▶ [Listed records]:

• • • •

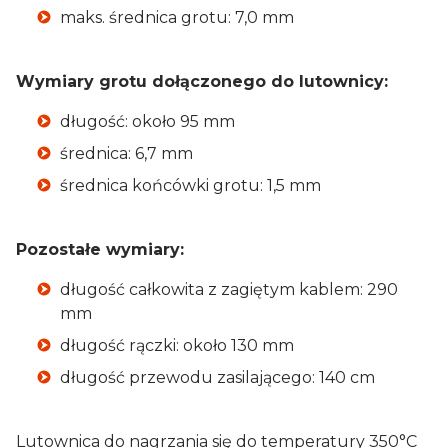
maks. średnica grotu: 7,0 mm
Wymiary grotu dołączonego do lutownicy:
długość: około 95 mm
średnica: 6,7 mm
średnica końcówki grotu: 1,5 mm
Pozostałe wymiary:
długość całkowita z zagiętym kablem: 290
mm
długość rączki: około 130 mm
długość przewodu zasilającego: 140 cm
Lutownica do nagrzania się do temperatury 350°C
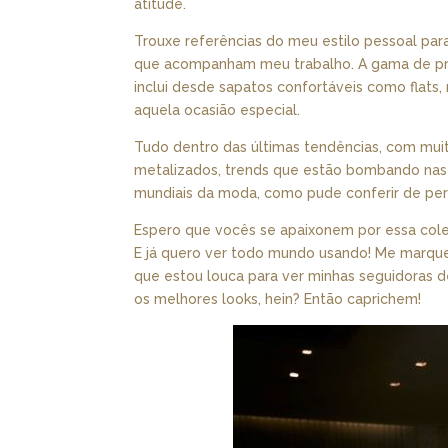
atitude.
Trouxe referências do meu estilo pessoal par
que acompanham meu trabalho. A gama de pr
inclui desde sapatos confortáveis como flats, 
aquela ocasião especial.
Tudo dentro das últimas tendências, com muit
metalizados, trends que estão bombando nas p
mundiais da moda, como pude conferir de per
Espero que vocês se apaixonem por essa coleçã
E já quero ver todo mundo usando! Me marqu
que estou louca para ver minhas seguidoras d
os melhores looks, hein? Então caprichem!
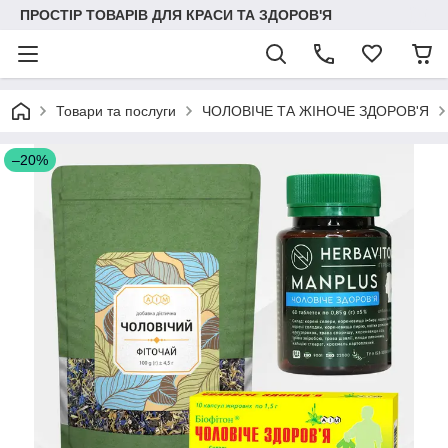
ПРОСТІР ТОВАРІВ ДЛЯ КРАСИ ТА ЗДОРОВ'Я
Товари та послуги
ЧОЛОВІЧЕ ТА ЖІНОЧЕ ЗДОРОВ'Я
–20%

• • • •

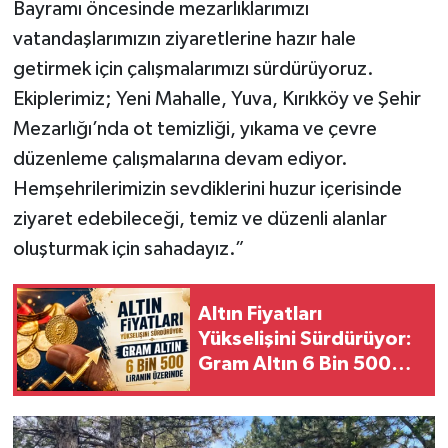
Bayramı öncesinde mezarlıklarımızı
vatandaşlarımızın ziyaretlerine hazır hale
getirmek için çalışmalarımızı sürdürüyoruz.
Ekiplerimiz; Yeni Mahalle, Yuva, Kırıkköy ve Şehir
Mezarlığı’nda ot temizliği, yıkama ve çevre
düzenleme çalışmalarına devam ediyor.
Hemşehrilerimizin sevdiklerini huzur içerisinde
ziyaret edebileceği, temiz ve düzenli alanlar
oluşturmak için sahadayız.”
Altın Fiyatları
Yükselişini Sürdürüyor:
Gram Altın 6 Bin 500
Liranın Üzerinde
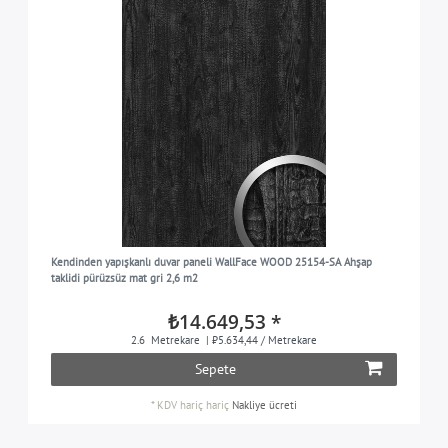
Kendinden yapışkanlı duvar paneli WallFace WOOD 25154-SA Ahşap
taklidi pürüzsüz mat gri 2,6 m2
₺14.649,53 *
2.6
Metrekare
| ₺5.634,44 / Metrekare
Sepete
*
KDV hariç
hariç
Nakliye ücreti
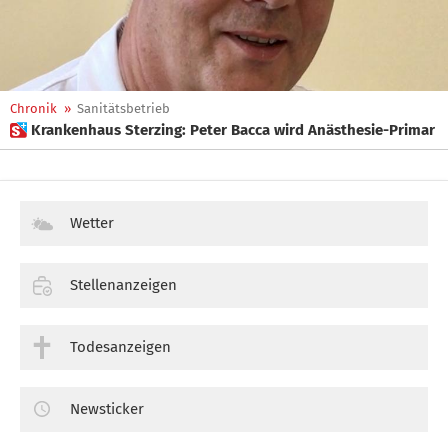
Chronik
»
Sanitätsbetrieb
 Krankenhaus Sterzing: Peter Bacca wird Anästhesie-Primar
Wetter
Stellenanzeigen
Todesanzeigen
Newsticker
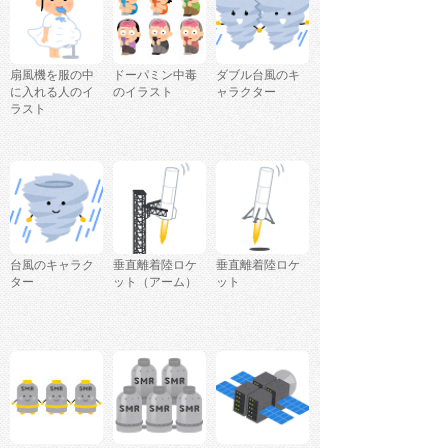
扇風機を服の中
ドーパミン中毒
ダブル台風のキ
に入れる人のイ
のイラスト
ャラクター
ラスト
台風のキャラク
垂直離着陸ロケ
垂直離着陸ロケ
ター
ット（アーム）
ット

• • • •

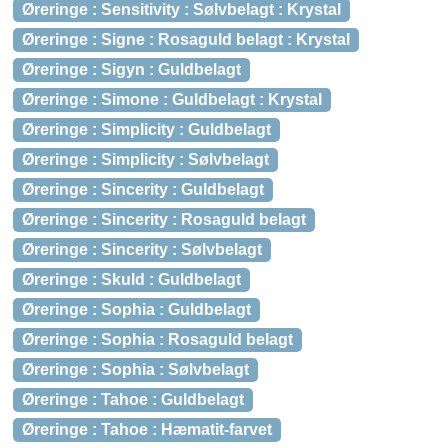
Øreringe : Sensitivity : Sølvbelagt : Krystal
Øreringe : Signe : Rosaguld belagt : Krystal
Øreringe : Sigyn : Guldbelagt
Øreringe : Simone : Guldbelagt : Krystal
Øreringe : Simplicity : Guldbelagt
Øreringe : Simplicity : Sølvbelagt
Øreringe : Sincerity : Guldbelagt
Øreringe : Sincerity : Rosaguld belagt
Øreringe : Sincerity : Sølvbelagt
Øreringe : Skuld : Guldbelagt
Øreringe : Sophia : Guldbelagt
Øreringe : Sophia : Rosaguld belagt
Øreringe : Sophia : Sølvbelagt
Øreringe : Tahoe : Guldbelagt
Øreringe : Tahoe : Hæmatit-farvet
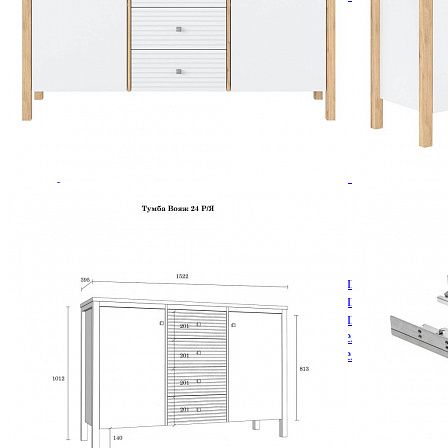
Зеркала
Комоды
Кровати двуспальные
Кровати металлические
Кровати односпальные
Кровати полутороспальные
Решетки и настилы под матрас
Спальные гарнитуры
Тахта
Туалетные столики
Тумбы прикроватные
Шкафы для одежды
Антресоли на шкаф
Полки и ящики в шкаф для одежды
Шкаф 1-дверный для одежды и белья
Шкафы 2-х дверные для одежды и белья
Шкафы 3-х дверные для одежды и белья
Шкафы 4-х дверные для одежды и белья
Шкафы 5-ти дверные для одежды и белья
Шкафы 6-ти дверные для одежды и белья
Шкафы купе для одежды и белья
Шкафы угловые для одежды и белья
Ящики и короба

• • • •

▶ [What is expected]:
Of the lines above, output exactly those from the line bearing "Шкафы 3-х дверные для одежды и белья" through the line bearing "Ящики и короба", inclusive.

▶ [Exercise output]:
Шкафы 3-х дверные для одежды и белья
Шкафы 4-х дверные для одежды и белья
Шкафы 5-ти дверные для одежды и белья
Шкафы 6-ти дверные для одежды и белья
Шкафы купе для одежды и белья
Шкафы угловые для одежды и белья
Ящики и короба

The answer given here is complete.